The pressure numbness burning and pain in my head is so severe I can't hardly stand up. Extreme nausea light headed dizzy extreme anxiety now my nervous system is shot and I can't sleep or get easy at all and the worst part is the emotional symptoms and how they have changed and continues to get worse.

 

I woke up up this morning literally feeling like I was crawling out of my own skin completely confused disoriented severe DP/DR and the evil place my mind has gone the horrible intrusive thoughts are about more than I can bare.
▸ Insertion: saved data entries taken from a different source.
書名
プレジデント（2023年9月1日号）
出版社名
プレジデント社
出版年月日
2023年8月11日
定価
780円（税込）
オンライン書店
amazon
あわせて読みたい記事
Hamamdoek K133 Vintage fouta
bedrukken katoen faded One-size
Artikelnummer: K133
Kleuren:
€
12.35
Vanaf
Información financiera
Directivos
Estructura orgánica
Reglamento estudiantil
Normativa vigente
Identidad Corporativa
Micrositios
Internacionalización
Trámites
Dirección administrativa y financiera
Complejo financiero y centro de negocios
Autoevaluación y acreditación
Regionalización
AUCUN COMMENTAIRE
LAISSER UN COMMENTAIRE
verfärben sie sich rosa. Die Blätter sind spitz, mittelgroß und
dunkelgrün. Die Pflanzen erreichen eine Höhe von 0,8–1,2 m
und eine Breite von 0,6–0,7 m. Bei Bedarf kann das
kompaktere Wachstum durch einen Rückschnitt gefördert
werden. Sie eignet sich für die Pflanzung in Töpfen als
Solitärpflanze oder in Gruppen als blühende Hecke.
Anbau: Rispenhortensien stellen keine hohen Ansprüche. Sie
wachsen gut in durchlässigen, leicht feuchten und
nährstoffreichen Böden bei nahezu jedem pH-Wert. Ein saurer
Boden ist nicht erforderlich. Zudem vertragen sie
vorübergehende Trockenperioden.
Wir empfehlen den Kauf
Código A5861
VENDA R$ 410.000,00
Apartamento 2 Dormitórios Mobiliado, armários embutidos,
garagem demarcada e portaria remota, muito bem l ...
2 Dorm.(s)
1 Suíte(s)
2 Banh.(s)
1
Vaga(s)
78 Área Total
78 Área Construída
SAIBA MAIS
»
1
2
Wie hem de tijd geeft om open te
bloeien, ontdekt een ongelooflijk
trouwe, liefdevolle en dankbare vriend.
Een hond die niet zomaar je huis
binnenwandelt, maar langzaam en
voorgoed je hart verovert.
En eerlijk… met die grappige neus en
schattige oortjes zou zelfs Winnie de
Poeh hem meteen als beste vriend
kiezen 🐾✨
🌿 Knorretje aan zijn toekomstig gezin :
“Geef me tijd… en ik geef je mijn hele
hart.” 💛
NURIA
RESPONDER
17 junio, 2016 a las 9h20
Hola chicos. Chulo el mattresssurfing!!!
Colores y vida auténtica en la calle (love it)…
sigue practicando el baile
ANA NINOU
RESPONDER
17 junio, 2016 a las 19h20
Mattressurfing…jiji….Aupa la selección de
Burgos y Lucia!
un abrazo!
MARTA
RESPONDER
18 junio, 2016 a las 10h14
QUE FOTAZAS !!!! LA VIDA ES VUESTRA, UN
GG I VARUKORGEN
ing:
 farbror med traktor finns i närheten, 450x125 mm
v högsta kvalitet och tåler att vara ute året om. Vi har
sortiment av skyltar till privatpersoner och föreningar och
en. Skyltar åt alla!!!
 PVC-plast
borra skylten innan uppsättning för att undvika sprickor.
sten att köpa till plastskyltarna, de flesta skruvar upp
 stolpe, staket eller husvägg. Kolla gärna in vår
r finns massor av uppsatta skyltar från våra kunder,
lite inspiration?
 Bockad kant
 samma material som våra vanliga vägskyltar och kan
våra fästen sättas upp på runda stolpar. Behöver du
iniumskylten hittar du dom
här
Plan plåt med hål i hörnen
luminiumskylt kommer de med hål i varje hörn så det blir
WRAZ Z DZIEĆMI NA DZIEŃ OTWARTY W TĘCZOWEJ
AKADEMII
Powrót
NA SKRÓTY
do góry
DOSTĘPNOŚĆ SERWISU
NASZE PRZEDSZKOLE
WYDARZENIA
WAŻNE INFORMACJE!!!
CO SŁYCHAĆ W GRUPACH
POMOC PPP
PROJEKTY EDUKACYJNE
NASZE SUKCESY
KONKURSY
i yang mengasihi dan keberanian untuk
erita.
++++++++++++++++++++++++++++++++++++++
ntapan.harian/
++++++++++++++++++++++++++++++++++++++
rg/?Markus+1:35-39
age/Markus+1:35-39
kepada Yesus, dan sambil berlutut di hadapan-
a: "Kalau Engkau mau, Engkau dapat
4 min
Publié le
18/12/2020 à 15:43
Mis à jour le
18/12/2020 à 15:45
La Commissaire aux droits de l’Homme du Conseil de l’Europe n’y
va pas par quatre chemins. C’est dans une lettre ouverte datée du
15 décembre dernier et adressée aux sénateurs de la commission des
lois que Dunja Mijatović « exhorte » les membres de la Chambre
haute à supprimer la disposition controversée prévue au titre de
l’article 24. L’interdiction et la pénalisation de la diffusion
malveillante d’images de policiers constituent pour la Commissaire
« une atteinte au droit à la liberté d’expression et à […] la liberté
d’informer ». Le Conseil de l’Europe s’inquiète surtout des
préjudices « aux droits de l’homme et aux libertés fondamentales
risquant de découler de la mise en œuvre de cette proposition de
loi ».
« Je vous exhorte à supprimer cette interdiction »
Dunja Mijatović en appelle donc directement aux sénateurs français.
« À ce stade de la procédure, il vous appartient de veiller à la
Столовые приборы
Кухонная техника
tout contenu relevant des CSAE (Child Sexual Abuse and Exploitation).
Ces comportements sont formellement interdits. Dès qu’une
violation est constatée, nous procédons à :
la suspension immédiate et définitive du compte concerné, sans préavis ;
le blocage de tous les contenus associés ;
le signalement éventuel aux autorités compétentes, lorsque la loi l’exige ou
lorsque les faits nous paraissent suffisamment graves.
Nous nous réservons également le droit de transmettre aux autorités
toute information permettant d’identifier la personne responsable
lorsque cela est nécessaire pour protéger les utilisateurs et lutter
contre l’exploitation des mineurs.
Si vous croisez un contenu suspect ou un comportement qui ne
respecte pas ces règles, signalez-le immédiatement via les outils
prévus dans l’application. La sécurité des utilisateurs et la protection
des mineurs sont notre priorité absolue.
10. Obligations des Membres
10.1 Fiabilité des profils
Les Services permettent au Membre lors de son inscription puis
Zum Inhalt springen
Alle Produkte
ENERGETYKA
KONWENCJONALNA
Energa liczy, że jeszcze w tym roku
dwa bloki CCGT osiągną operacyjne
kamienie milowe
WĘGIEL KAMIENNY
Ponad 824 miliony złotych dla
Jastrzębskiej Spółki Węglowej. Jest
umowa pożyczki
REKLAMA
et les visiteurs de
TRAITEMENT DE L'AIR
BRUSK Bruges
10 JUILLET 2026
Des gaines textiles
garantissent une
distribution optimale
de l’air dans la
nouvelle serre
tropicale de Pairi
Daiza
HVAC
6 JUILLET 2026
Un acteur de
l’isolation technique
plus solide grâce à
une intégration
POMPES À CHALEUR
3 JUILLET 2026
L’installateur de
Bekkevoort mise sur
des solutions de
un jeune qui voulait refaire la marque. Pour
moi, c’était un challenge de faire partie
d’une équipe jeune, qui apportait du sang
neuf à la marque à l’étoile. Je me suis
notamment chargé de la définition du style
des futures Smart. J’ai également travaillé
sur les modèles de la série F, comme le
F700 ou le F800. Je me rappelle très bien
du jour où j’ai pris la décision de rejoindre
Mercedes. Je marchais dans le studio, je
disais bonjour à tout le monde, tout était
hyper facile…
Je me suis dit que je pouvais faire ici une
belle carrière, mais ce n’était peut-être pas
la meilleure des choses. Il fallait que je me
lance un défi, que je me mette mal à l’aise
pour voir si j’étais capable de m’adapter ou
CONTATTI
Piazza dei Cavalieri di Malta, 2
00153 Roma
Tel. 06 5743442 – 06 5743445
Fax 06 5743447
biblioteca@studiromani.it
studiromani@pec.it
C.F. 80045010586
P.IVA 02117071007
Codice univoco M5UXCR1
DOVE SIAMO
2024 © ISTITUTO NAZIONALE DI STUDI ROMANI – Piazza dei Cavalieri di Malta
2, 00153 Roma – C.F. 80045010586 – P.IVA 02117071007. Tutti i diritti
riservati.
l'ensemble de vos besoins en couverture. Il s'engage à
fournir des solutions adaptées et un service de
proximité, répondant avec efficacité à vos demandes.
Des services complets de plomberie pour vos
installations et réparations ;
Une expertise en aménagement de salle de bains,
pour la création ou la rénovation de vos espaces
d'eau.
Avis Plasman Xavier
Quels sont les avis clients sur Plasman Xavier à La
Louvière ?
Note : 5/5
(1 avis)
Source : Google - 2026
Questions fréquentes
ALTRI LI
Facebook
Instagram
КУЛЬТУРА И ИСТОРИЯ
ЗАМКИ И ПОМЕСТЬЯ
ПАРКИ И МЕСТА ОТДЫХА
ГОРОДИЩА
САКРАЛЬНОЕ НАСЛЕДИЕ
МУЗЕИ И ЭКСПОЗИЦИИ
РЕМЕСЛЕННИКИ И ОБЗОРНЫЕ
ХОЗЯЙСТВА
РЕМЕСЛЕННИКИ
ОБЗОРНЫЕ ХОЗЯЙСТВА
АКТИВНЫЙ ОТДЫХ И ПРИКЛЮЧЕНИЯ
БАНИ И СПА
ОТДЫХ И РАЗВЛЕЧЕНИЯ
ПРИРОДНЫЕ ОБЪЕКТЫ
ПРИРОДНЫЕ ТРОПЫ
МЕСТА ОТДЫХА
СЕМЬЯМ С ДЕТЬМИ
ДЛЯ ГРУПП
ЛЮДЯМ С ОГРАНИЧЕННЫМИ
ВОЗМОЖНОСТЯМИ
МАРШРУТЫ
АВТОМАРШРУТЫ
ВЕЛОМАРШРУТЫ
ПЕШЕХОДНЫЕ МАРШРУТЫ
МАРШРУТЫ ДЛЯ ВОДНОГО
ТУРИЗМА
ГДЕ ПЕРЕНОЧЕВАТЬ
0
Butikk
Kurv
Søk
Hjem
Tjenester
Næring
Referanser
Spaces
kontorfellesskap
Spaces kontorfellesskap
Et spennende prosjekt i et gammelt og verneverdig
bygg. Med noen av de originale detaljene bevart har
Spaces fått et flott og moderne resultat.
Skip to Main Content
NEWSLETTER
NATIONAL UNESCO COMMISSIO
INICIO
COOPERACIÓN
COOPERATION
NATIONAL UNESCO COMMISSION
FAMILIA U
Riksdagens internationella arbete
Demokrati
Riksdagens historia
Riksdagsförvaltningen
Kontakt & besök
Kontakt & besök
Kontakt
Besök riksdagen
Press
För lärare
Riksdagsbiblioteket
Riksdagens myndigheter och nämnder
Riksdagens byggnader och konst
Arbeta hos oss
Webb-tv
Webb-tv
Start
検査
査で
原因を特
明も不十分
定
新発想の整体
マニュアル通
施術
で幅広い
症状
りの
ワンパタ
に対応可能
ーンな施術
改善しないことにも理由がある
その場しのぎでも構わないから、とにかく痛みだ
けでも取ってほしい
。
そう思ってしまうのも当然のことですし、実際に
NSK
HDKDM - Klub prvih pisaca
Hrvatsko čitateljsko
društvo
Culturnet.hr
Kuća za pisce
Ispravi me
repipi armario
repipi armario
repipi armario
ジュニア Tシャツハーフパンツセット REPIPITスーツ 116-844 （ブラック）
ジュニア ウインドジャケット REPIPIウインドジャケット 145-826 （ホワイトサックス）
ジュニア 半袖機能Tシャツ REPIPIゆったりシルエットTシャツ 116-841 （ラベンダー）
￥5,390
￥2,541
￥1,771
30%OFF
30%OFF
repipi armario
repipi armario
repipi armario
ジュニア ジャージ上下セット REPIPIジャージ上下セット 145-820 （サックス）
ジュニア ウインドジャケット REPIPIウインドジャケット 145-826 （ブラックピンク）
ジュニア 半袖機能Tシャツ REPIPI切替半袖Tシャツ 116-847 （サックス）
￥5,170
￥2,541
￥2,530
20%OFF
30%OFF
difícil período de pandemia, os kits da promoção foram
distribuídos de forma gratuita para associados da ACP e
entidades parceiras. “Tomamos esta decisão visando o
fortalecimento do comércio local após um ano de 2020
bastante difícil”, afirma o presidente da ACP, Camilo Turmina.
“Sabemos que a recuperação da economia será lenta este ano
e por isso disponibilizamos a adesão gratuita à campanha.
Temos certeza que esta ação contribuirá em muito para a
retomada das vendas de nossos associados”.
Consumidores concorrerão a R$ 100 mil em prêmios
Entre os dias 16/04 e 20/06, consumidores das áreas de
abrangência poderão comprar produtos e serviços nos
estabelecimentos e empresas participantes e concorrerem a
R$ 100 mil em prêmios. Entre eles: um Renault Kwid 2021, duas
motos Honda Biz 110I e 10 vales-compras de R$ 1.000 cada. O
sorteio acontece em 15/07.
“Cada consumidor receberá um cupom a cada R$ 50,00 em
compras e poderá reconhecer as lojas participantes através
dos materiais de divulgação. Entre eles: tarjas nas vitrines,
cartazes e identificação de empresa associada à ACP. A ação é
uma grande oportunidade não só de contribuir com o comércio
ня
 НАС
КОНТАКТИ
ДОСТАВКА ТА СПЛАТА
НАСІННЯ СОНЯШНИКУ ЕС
I literally feel like I'm losing all since of myself and the reality around me and when I woke up in the state I was in I walked into the kitchen where my mom and dad was and nothing but evil harmful thoughts flooding my mind thinking crazy things like I would do something to harm my mom or dad and that's crazy.

 

I know everyone gets frustrated at me when I talk about these symptoms but they really have become that much more severe and have changed that much over the last month especially the last week or so the head pressure and physical symptoms in my head are worse and at a all time high and these emotional symptoms are so much more severe to the point I really am scared and it's hard to use and is getting increasingly harder to even use distracting techniques because of how severe they have become. It's so bad I'm telling the truth when I say it is as bad now if not worse than back in October when I went into the hospital and I really don't know what to do if this is a Benzo wave that will pass or the Zoloft turning on my or a combo of both but 6 weeks ago I would have thought I was over the worst but know I feel like the last 8 months have been for nothing and I'm right back where I started and I really feel like I'm having a complete psychological breakdown I mean even my vision has been effected and this severe pain in my head and the severe intrusive thoughts losing myself no cognitive ability at all no filter on my brain and this evil cloud in my head I'm losing it and I would go to the hospital right now if I thought they wouldn't just look at me like I was crazy and try to put me on more drugs.

 

Is any of this normal at all? Will this pass? It just keeps getting worse. Is it safe to taper off the Zoloft now I mean if it's making me worse I don't see I have a choice?